Feb. 15 (Bloomberg) -- The premiers of Croatia and Slovenia will meet next month to finalize an accord on a 270 million-euro ($360 million) bank dispute that will clear the last hurdle for Croatia’s entry into the European Union.
Janez Jansa and his Croatian counterpart Zoran Milanovic will meet March 10, Slovenia’s Cabinet said in an e-mailed statement today. Jansa named Tone Kajzer, a junior minister, to prepare details of an agreement. The two sides last met on Feb. 6 to resolve the dispute dating back to the split-up of Yugoslav bank assets. Croatia wants to join the EU in July.
The meeting will focus on solving the issue of deposits, “as well as on advantages and opportunities that the upcoming membership of Croatia will bring to economic cooperation,” according to the statement. “With the naming of Mr.
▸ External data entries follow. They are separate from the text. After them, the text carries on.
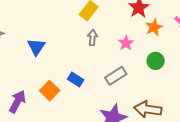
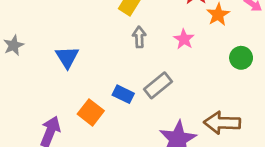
green circle: (156, 61) -> (241, 58), moved
gray rectangle: (116, 76) -> (158, 85), moved

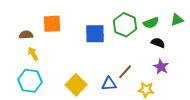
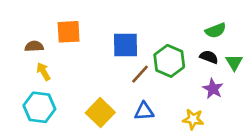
green triangle: (177, 20) -> (234, 62), moved, turned -40
green semicircle: (151, 23) -> (216, 30), moved
green hexagon: (125, 25) -> (169, 61), moved
brown line: (125, 72) -> (140, 74), moved

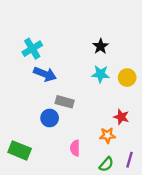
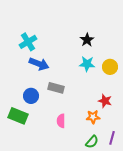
blue circle: (50, 118) -> (31, 96), moved
pink semicircle: (75, 148) -> (61, 121), moved
green rectangle: (20, 150) -> (18, 116), moved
Kajzer, we will ensure uninterrupted continuity and a needed credibility in seeking a solution.”
Slovenia and Croatia have been haggling for years over claims of former deposits owed to Croatian savers by the Yugoslav predecessor of Nova Ljubljanska Banka d.d. The government of Slovenia, an EU member that controls NLB, has threatened to veto Croatia’s accession to the bloc if the claims are not withdrawn.
Leaders of Slovenian political parties met President Borut Pahor in Ljubljana yesterday and pledged to pave the way for the ratification of Croatia’s EU entry. Economists, including Tim Ash from Standard Bank Plc in London, have said Slovenia’s deepening political crisis may cause a delay its southern neighbor’s membership in the EU.